Le 22 septembre, Donald Trump a fortement déconseillé le paracétamol aux femmes enceintes, l'associant à un risque d'autisme élevé pour les enfants - en dépit du consensus scientifique contraire sur le sujet.

"N'en prenez pas" et "n'en donnez pas à votre bébé", a insisté le président américain lors d'une conférence de presse à la Maison Blanche dédiée à l'autisme. Au printemps, son ministre de la santé - qui relaie depuis des années des positions anti-vaccins - Robert Kennedy Jr avait promis d'établir "d'ici septembre" les causes de ce trouble, attisant l'inquiétude des experts en raison de la complexité du sujet et des positions du ministre, relais récurrent de fausses informations.

"Selon une rumeur -et j'ignore si c'est le cas- ils n'ont pas de paracétamol à Cuba car ils n'ont pas de quoi s'offrir de paracétamol. Eh bien ils n'ont quasiment pas d'autisme", a encore lancé lors de cette conférence le président qui n'est "pas médecin" mais "donne son avis".

Habitué des assertions sans fondement scientifique et expertise médicale improvisée, Donald Trump avait par exemple suggéré en 2020 qu'avaler du désinfectant suffirait à se débarrasser du coronavirus. 

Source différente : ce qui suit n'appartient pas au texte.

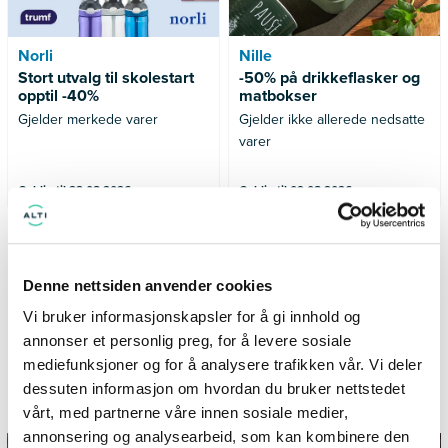
Norli
Nille
Stort utvalg til skolestart
-50% på drikkeflasker og
opptil -40%
matbokser
Gjelder merkede varer
Gjelder ikke allerede nedsatte
varer
Gyldig til 23.08.2026
Gyldig til 09.08.2026
SE FLERE TILBUD
Denne nettsiden anvender cookies
Vi bruker informasjonskapsler for å gi innhold og
annonser et personlig preg, for å levere sosiale
mediefunksjoner og for å analysere trafikken vår. Vi deler
Informasjon og inspirasjon fra
dessuten informasjon om hvordan du bruker nettstedet
TillerTorget
vårt, med partnerne våre innen sosiale medier,
annonsering og analysearbeid, som kan kombinere den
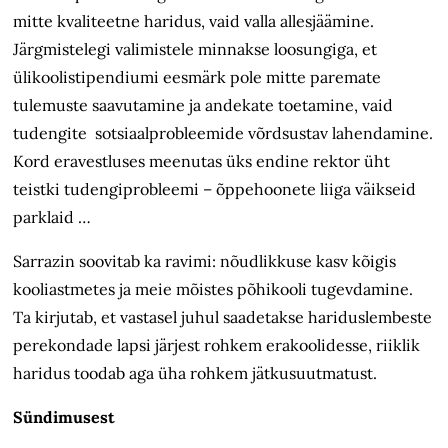
mitte kvaliteetne haridus, vaid valla allesjäämine.
Järgmistelegi valimistele minnakse loosungiga, et
ülikoolistipendiumi eesmärk pole mitte paremate
tulemuste saavutamine ja andekate toetamine, vaid
tudengite sotsiaalprobleemide võrdsustav lahendamine.
Kord eravestluses meenutas üks endine rektor üht
teistki tudengiprobleemi – õppehoonete liiga väikseid
parklaid …
Sarrazin soovitab ka ravimi: nõudlikkuse kasv kõigis
kooliastmetes ja meie mõistes põhikooli tugevdamine.
Ta kirjutab, et vastasel juhul saadetakse hariduslembeste
perekondade lapsi järjest rohkem erakoolidesse, riiklik
haridus toodab aga üha rohkem jätkusuutmatust.
Sündimusest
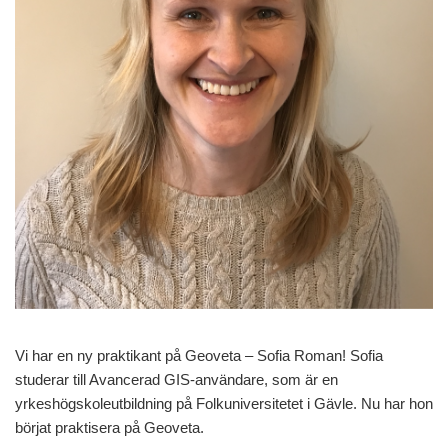
Vi har en ny praktikant på Geoveta – Sofia Roman! Sofia
studerar till Avancerad GIS-användare, som är en
yrkeshögskoleutbildning på Folkuniversitetet i Gävle. Nu har hon
börjat praktisera på Geoveta.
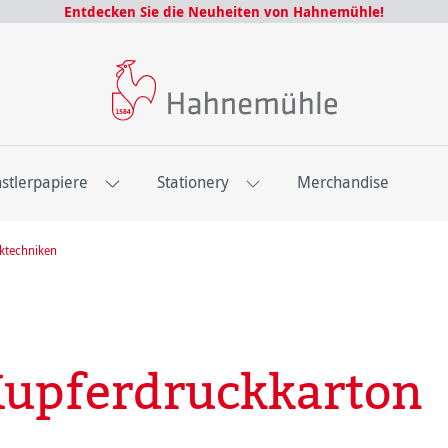
Entdecken Sie die Neuheiten von Hahnemühle!
stlerpapiere
Stationery
Merchandise
cktechniken
Kupferdruckkarton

Dès le lendemain de sa prise de parole, l'OMS et de nombreuses autorités sanitaires - comme l'agence européenne du médicament (EMA) ou le régulateur britannique du médicament (MHRA) - ont contredit ses propos, réaffirmant qu'il n'existe aucune preuve scientifique démontrant que la prise de paracétamol par les femmes enceintes provoque l'autisme chez leurs enfants.

Des chercheurs spécialisés dans l'autisme, indignés, ont d'ailleurs averti que les commentaires du président américain relevaient de la désinformation et étaient susceptibles de provoquer une peur inutile chez les femmes enceintes et de stigmatiser davantage les personnes présentant des troubles du spectre autistique et leurs proches.

Aucune preuve solide

Présent dans le Doliprane, le Dafalgan ou encore le Tylenol (aux Etats-Unis ou au Canada), le paracétamol, ou acétaminophène, est recommandé aux femmes enceintes contre la douleur ou la fièvre, d'autres médicaments comme l'aspirine ou l'ibuprofène étant eux contre-indiqués, notamment en fin de grossesse.

Si les cas d'autisme - un trouble complexe au spectre large - ont augmenté ces dernières décennies aux Etats-Unis, les scientifiques rejettent l'existence d'une épidémie, mettant en exergue les améliorations des diagnostics.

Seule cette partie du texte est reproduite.